From 5729edf271194caebc77d3b14c9f92b7a69724ea Mon Sep 17 00:00:00 2001
From: Fahad Khalid <f.khalid@fz-juelich.de>
Date: Wed, 27 Nov 2019 09:34:09 +0100
Subject: [PATCH] Added code samples presented on slides as part of the intro
 to SC usage course.

---
 .../examples/mnist_epoch_distributed.py       | 99 +++++++++++++++++++
 course_material/examples/mnist_single_gpu.py  | 67 +++++++++++++
 course_material/slides/.gitkeep               |  0
 utils/data_utils.py                           | 12 +--
 4 files changed, 169 insertions(+), 9 deletions(-)
 create mode 100644 course_material/examples/mnist_epoch_distributed.py
 create mode 100644 course_material/examples/mnist_single_gpu.py
 create mode 100644 course_material/slides/.gitkeep

diff --git a/course_material/examples/mnist_epoch_distributed.py b/course_material/examples/mnist_epoch_distributed.py
new file mode 100644
index 0000000..7c9080e
--- /dev/null
+++ b/course_material/examples/mnist_epoch_distributed.py
@@ -0,0 +1,99 @@
+# Copyright (c) 2019 Forschungszentrum Juelich GmbH.
+# This code is licensed under MIT license (see the LICENSE file for details).
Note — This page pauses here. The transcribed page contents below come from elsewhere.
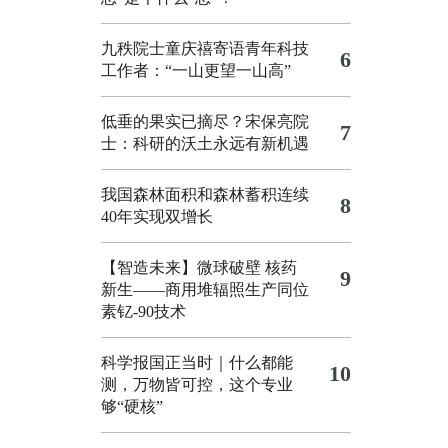
九秩院士童庆禧寄语青年科技
6
工作者：“一山更望一山高”
低垂的果实已摘尽？宋保亮院
7
士：科研的沃土永远有新机遇
我国森林面积和森林蓄积连续
8
40年实现双增长
【智造未来】微球破壁 核药
9
新生——商用堆辐照生产同位
素钇-90技术
科学报国正当时｜什么都能
10
测，万物皆可控，这个专业
够“硬核”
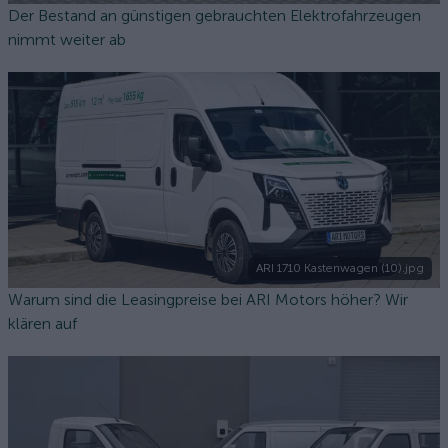
Der Bestand an günstigen gebrauchten Elektrofahrzeugen
nimmt weiter ab
ARI 1710 Kastenwagen (10).jpg
Warum sind die Leasingpreise bei ARI Motors höher? Wir
klären auf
+# This code is derived from Horovod, which is licensed under the Apache License,
+# Version 2.0 (see the NOTICE file for details).
+
+"""
+    This program is an adaptation of the following code sample:
+    https://github.com/horovod/horovod/blob/master/examples/keras_mnist.py.
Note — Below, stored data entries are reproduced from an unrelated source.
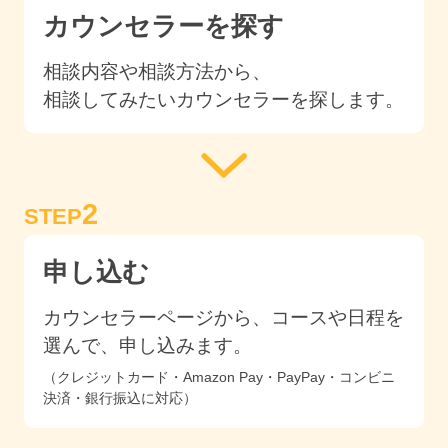
カウンセラーを探す
相談内容や相談方法から、
相談してみたいカウンセラーを探します。
2
STEP
申し込む
カウンセラーページから、コースや日程を
選んで、申し込みます。
（クレジットカード・Amazon Pay・PayPay・コンビニ
決済・銀行振込に対応）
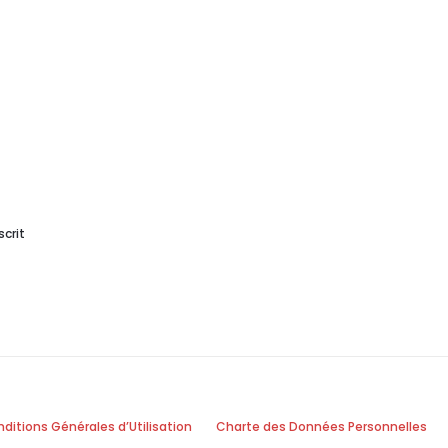
crit
ditions Générales d’Utilisation
Charte des Données Personnelles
+    The program creates and trains a shallow ANN for handwritten digit
+    classification using the MNIST dataset.
+
+    The Horovod framework is used for seamless distributed training. In this
+    example epochs are distributed across the Horovod ranks, not data.
+
+    To run this sample use the following command on your
+    workstation/laptop equipped with a GPU:
+
+    mpirun -np 1 python -u mnist_epoch_distributed.py
+
+    If you have more than one GPU on your system, you can increase the
+    number of ranks accordingly.
+
+    The code has been tested with Python 3.7.5, tensorflow-gpu 1.13.1, and
+    horovod 0.16.2.
+
+    Note: This code will NOT work on the supercomputers.
+
+"""
+
+import math
+import tensorflow as tf
+import horovod.tensorflow.keras as hvd
+from tensorflow.python.keras import backend as K
+
+
+# Horovod: initialize Horovod.
+hvd.init()
+
+# Horovod: pin GPU to be used to process local rank (one GPU per process)
+config = tf.ConfigProto()
+config.gpu_options.visible_device_list = str(hvd.local_rank())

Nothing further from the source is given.